Projects such as these require huge numbers of participants, and Duolingo already has them. According to von Ahn, being named app of the year took Duolingo from 16 million to 20 million users in the space of a week. He says the app now draws more than 100,000 new users each day. Which not only keeps the translation service humming, but also helps the app learn how to teach languages better.
on Ahn says he could find no satisfying data demonstrating the most effective method for teaching languages, so he A/B tests various methods in the app to see what works best. "If we want to know whether to teach adjectives or plurals first," he says, "we do an A/B test set, measure which does better, and then start using the winning method for all users. In doing that, we've already modified our teaching methods quite a bit."
For instance, when teaching English to Spanish speakers, Duolingo starts with personal pronouns. But von Ahn discovered that, because Spanish does not use the pronoun "it" in sentences such as "It is snowing outside," novice students were baffled. "We learnt from A/B testing that a lot of people were failing right there when we introduced it, so we started teaching it later. Anything super confusing when you're just starting makes people give up."
The teaching style you'll encounter in Duolingo is quick, upbeat, and forgiving. It rarely explains the grammatical logic behind a new concept. It just throws you into the pool and, when you can't swim, scoops you up and throws you in again – until you find to your amazement that you can suddenly float on your own. Like Rosetta Stone, Duolingo associates photos with nouns to aid your memory. Unlike those secondary-school French lesson, it does not force you to conjugate verbs with rote recitations.

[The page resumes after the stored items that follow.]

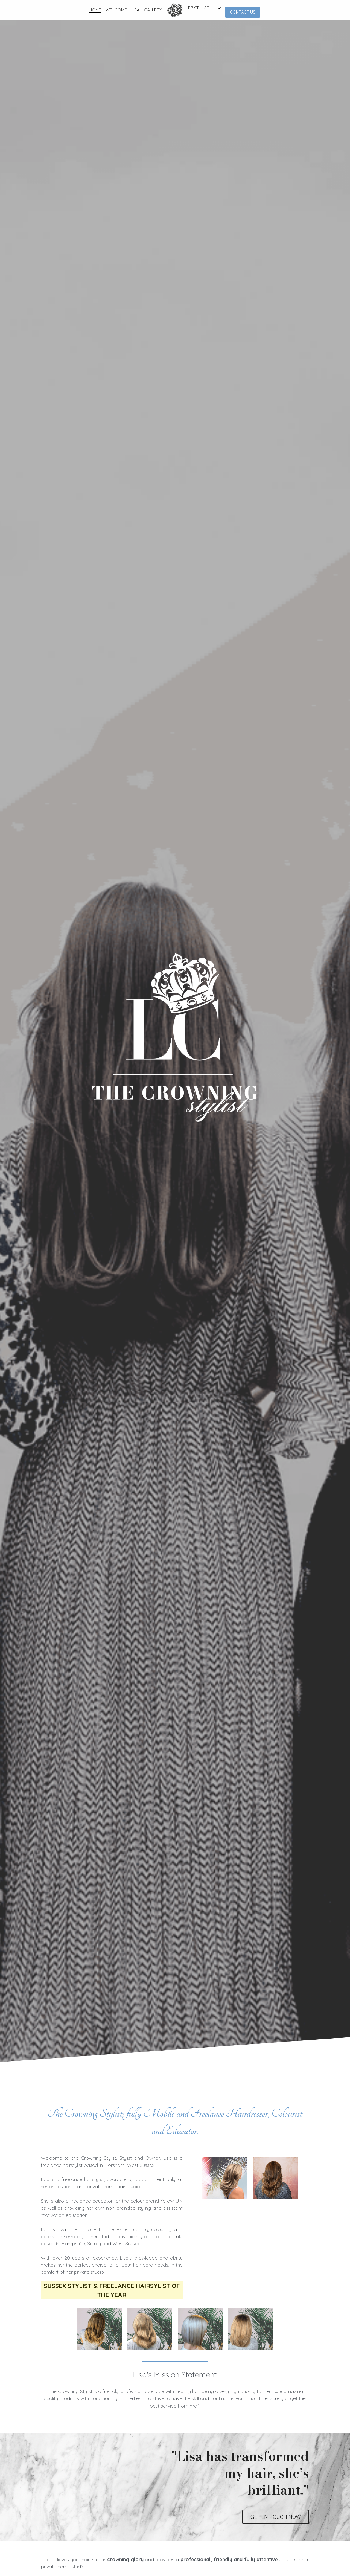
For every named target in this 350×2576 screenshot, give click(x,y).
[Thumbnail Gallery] (267, 2179)
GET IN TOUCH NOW (275, 2496)
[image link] (175, 9)
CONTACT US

Some learners may miss that sort of traditional pedagogy. (You can find it in an app such as Babbel, which makes you go through the je suis, vous êtes, nous sommes litanies – but charges you each month for the privilege.) Duolingo also isn't designed to drill you in "Where is the railway station?"-type phrases in preparation for your trip to Paris next week. It's meant to transform you over the course of months into a well-rounded conversationalist.
According to von Ahn, reaching the current goal for the app is to help you achieve roughly the B2 level ("upper intermediate user") in the common European framework of reference for languages. "You won't sound native," he says, "and when you're talking you'll do a lot of simplifications. You'll probably mess up the subjunctive form. But you'll get around. You'll understand what you hear very well. You'll be able to read books and watch movies in the language."
Reason enough for me. And now I have to go – I need to level up a few more times so I can screen myself an Almodóvar marathon. ¡Hasta pronto!